§ Exercise directions: Output exactly those lines of the data that lie between the line containing "とAT PARTNERSが語" and the final line, both ends counted.

== Stored data ==

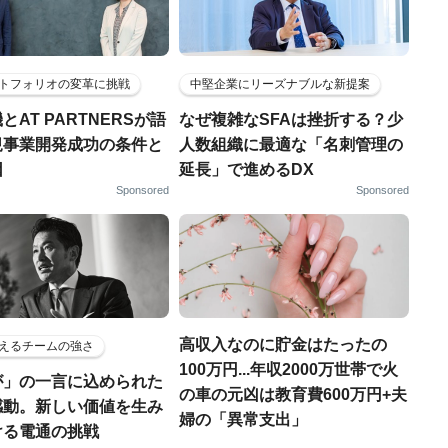
トフォリオの変革に挑戦
中堅企業にリーズナブルな新提案
とAT PARTNERSが語
なぜ複雑なSFAは挫折する？少
規事業開発成功の条件と
人数組織に最適な「名刺管理の
因
延長」で進めるDX
Sponsored
Sponsored
高収入なのに貯金はたったの
えるチームの強さ
100万円...年収2000万世帯で火
が」の一言に込められた
の車の元凶は教育費600万円+夫
感動。新しい価値を生み
婦の「異常支出」
ける電通の挑戦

===

§ Result:
とAT PARTNERSが語
なぜ複雑なSFAは挫折する？少
規事業開発成功の条件と
人数組織に最適な「名刺管理の
因
延長」で進めるDX
Sponsored
Sponsored
高収入なのに貯金はたったの
えるチームの強さ
100万円...年収2000万世帯で火
が」の一言に込められた
の車の元凶は教育費600万円+夫
感動。新しい価値を生み
婦の「異常支出」
ける電通の挑戦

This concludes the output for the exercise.